Friday, November 13, 2009


www.pesantrenalaziziyah.com

Pesantren Al-Aziziyah merupakan pesantren besar di wilayah Lombok Barat Nusa Tenggara Barat. Santrinya berjumlah hampir 5000 santri. Mereka berasal dari berbagai penjuru Nusantara. pesantren ini dikenal sebagai pesantren yang mengedepankan program tahfiz. Makanya tak heran jika banyak alumninya yang memenangkan lomba MTQ baik tingkat lokal maupun nasional.

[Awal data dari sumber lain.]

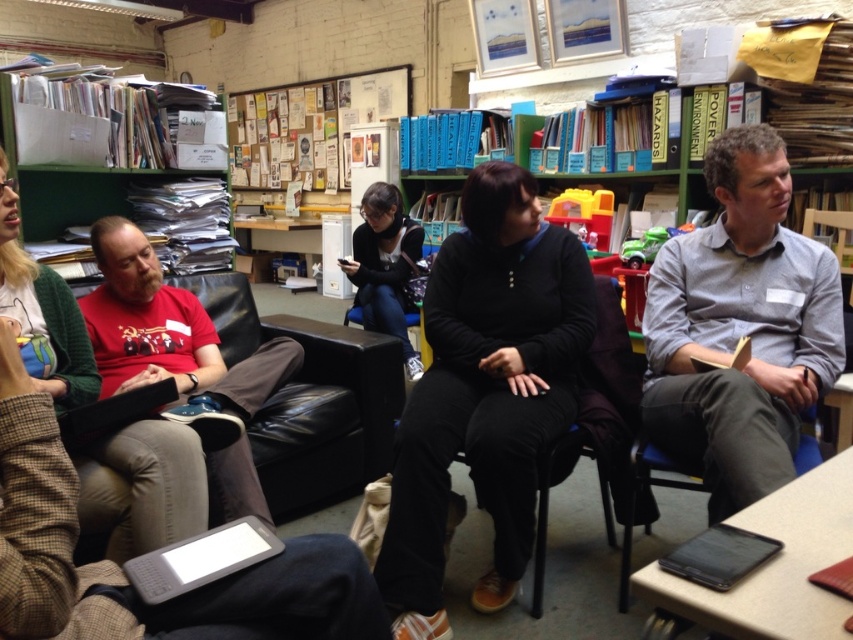 Question: Is the position of black matte sweater at center less distant than that of red t-shirt at left?

Choices:
 (A) no
 (B) yes

Answer: (A)

Question: Which object is positioned closest to the red t-shirt at left?

Choices:
 (A) gray cotton shirt at center
 (B) black leather armchair at center

Answer: (B)

Question: Estimate the real-world distances between objects in this image. Which object is closer to the red t-shirt at left?

Choices:
 (A) black matte sweater at center
 (B) black fabric jacket at center

Answer: (A)

Question: Does black matte sweater at center have a smaller size compared to black leather armchair at center?

Choices:
 (A) yes
 (B) no

Answer: (A)

Question: Among these objects, which one is nearest to the camera?

Choices:
 (A) black leather armchair at center
 (B) gray cotton shirt at center
 (C) black fabric jacket at center
 (D) red t-shirt at left

Answer: (B)

Question: Observing the image, what is the correct spatial positioning of black leather armchair at center in reference to black fabric jacket at center?

Choices:
 (A) above
 (B) below

Answer: (B)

Pesantren yang ada di Kampung Kapek ini dipimpin oleh Tuan Guru H Musthafa Umar Abdul Aziz. Di kalangan para Tuan Guru sosok Musthafa tidak asing lagi, bahkan beliau menjadi guru dari Tuan Guru-Tuan Guru di wilayah Lombok.

Tuan Guru Musthafa yang biasa dipanggil Mamik ini pernah mengajar di Masjidil Haram selama 11 tahun, tepatnya di Babul Fattah salah satu pintu dari Masjidil Haram.

Pesantren yang ia dirikan pada tahun 1985 ini memiliki masjid indah yang bisa menampung ribuan jamaah. Sekai-kali Anda bisa bersilaturahmi ke psantren untuk melihat dengan dekat aktivitas santrinya. Dan jangan lupa ke Pantai Senggigi juga karena dekat dari pesantren.


www.bhaktykasry.com

Website pribadi ini milik pengusaha sukses di bidang dunia perkuriran, yaitu Dr HM Bhakty Kasry. Peluncuran website pribadi ini tak lepas dari kegemaran beliau dalam dunia poto-poto. Begitu juga karena banyaknya event yang diselenggarakan di perusahaannya, karenanya sayang jika moment bersejarah itu tidak diabadikan dalam bentuk website.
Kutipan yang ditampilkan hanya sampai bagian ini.